> **GOAL OF THE EXERCISE**:
Filter the material below down to the lines containing the word "недоверие".

___ DATA IN THIS EXERCISE

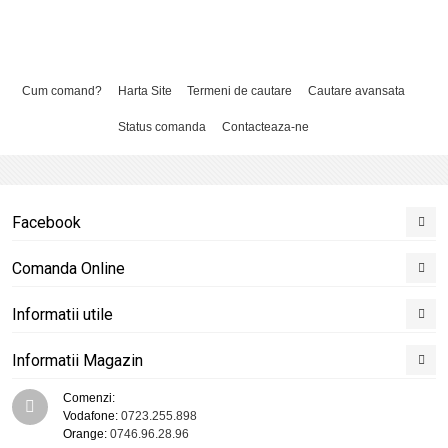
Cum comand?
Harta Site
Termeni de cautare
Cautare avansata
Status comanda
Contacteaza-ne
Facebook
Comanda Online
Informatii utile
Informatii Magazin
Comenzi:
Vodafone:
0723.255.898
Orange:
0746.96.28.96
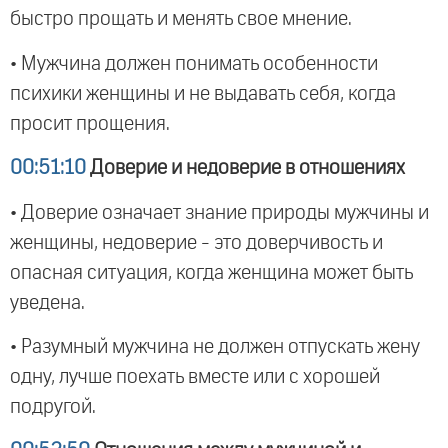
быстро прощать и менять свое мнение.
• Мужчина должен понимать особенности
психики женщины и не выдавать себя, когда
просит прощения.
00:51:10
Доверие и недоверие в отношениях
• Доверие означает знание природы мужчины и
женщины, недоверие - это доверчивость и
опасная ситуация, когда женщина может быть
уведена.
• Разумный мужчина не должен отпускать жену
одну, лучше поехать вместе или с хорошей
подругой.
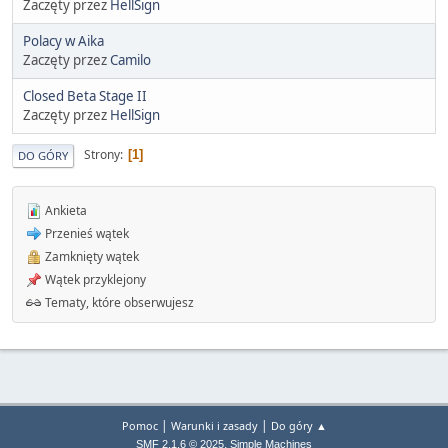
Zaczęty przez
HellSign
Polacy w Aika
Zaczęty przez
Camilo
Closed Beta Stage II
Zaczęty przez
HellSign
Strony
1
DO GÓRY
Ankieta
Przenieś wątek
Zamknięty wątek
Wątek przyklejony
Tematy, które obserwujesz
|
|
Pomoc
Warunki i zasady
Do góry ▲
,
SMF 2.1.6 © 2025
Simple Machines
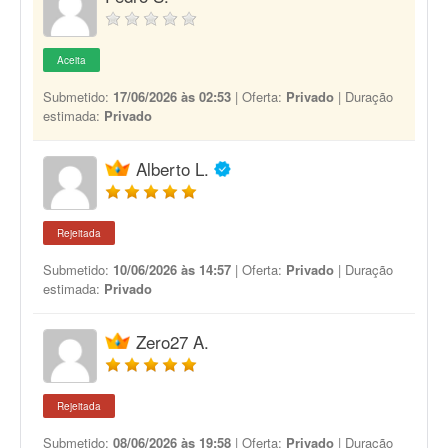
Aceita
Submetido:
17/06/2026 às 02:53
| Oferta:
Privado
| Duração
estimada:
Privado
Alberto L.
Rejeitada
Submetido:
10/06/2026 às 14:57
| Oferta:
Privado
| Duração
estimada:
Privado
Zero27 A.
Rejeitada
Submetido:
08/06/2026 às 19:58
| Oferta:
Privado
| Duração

______

> **ANSWER SPACE**:
Доверие и недоверие в отношениях
женщины, недоверие - это доверчивость и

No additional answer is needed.